Though some accounts reckon the total personnel component of the 187th as consisting of several hundred, the actual flying squadron – that to which Bush was reassigned – number only “25 to 30 pilots,” Mintz said. “There’s no doubt. I would have heard of him, seen him, whatever.” Even if Bush, who was trained on a slightly different aircraft than the F4 Phantom jets flown by the squadron, opted not to fly with the unit, he would have had to encounter the rest of the flying personnel at some point, in non-flying formations or drills. “And if he did any flying at all, on whatever kind of craft, that would have involved a great number of supportive personnel. It takes a lot of people to get a plane into the air. But nobody I can think of remembers him.

“I talked to one of my buddies the other day and asked if he could remember Bush at drill at any time, and he said, ‘Naw, ol’ George wasn’t there. And he wasn’t at the Pit, either.’”

The “Pit” was The Snake Pit, a nearby bistro where the squadron’s pilots would gather for frequent after-hours revelry. And the buddy was Bishop, then a lieutenant at Dannelly and now a pilot for Kalitta, a charter airline that in recent months has been flying war materiel into the Iraq Theater of Operations.

“I never saw hide nor hair of Mr. Bush,” confirms Bishop, who now lives in Goldsboro, N.C., is a veteran of Gulf War I and, as a Kalitta pilot, has himself flown frequent supply missions into Iraq and to military facilities at Kuwait. He voted for Bush in 2000 and believes that the Iraq war has served some useful purposes – citing, as the White House does, disarmament actions since pursued by Libyan president Moammar Khadaffi – but he is disgruntled both about aspects of the war and about what he sees as Bush’s lack of truthfulness about his military record.

“I think a commander-in-chief who sends his men off to war ought to be a veteran who has seen the sting of battle,” Bishop says. “In Iraq: we have a bunch of great soldiers, but they are not policemen. I don’t think he [the president] was well advised; right now it’s costing us an American life a day. I’m not a peacenik, but what really bothers me is that of the 500 or so that we’ve lost almost 80 of them were reservists. We’ve got an over-extended Guard and reserve.”

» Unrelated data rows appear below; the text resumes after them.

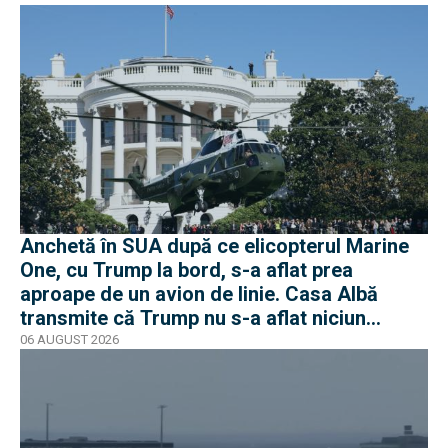
Anchetă în SUA după ce elicopterul Marine
One, cu Trump la bord, s-a aflat prea
aproape de un avion de linie. Casa Albă
transmite că Trump nu s-a aflat niciun
moment în pericol
06 AUGUST 2026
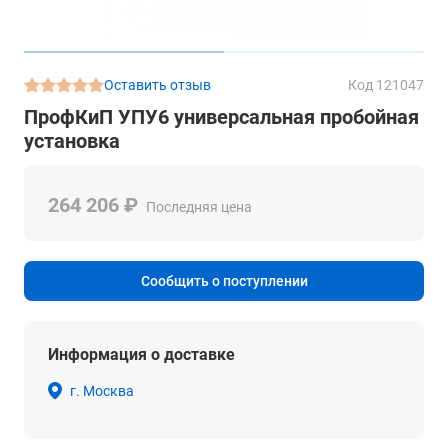
Оставить отзыв
Код 121047
ПрофКиП УПУ6 универсальная пробойная
установка
264 206 ₽
Последняя цена
Сообщить о поступлении
Информация о доставке
г. Москва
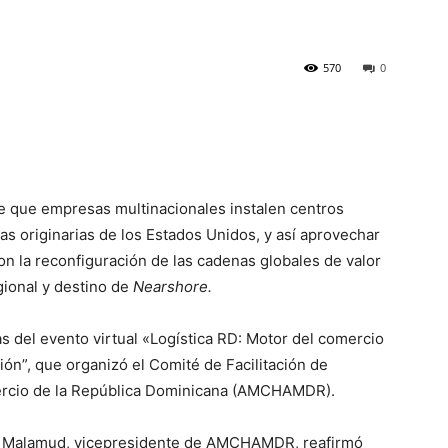
570
0
de que empresas multinacionales instalen centros
las originarias de los Estados Unidos, y así aprovechar
n la reconfiguración de las cadenas globales de valor
gional y destino de
Nearshore.
as del evento virtual «Logística RD: Motor del comercio
ión”, que organizó el Comité de Facilitación de
rcio de la República Dominicana (AMCHAMDR).
liam Malamud, vicepresidente de AMCHAMDR, reafirmó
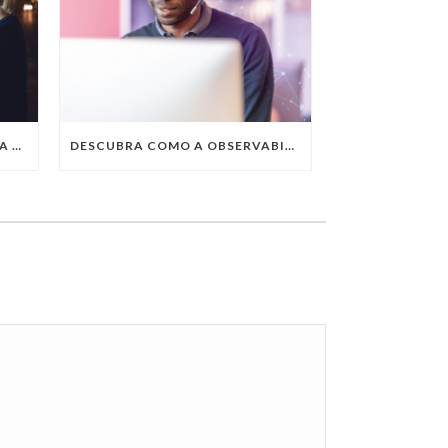
QUAIS SÃO AS TENDÊNCIAS DA TECNOLOGIA DA INFORMAÇÃO PARA 2023?
DESCUBRA COMO A OBSERVABILITY IMPULSIONA O SUCESSO DO SEU NEGÓCIO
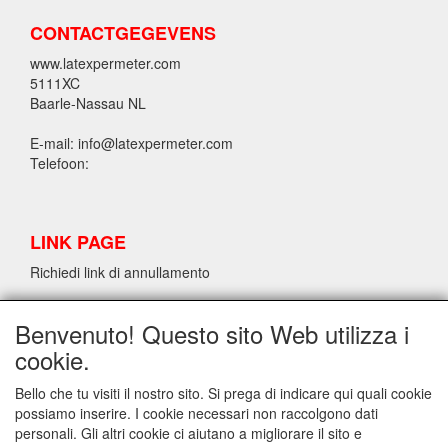
CONTACTGEGEVENS
www.latexpermeter.com
5111XC
Baarle-Nassau NL
E-mail: info@latexpermeter.com
Telefoon:
LINK PAGE
Richiedi link di annullamento
Benvenuto! Questo sito Web utilizza i
INFORMAZIONI SUL LATTICE/LATEX LPM
cookie.
Richiedi link di annullamento
Bello che tu visiti il nostro sito. Si prega di indicare qui quali cookie
possiamo inserire. I cookie necessari non raccolgono dati
personali. Gli altri cookie ci aiutano a migliorare il sito e
INFO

Part of the problem, Bishop thinks, is a disconnect resulting from the president’s own inexperience with combat operations. And he is well beyond annoyed at the White House’s persistent claims that Bush did indeed serve time at Dannelly. Bishop didn’t pay much attention to the claim when candidate Bush first offered it in 2000. But he did after the second Iraq war started and the issue came front and center.

“It bothered me that he wouldn’t ‘fess up and say, Okay, guys, I cut out when the rest of you did your time. He shouldn’t have tried to dance around the subject. I take great exception to that. I spent 39 years defending my country.”

Like his old comrade Mintz, Bishop was a pilot for Eastern Airlines during their reserve service in 1972 at Dannelly. Mintz then lived in Montgomery; Bishop commuted from Atlanta, a two-hour drive away. Mintz and Bishop retired from the Guard with the ranks of lieutenant colonel and colonel, respectively.

Bishop, especially, is bitter about the fate of Eastern, which went bankrupt during the administration of President George H.W. Bush, the current incumbent’s father. “I watched my company dissolve under his policies.” Both Bushes were “children of privilege,” unlike himself and Mintz.

“Our fathers were poor dirt farmers. We would not have been given the same considerations he and his father were,” says Bishop, who maintains that the senior Bush used family and political influence during World War Two to jump himself into naval pilot training ahead of 500 other applicants. “I applaud him for volunteering, but he should have waited his turn like everybody else.”

But, says Bishop, “At least I can give him credit for serving his country.” That is more, he suggested, than can be granted the younger Bush.

Would he consider voting for the president’s reelection? “Naw, this goes to an integrity issue. I like either [John] Kerry or [John] Edwards better.” And who would Mintz be voting for? “Not for any Texas politicians,” was the Memphian’s sardonic answer.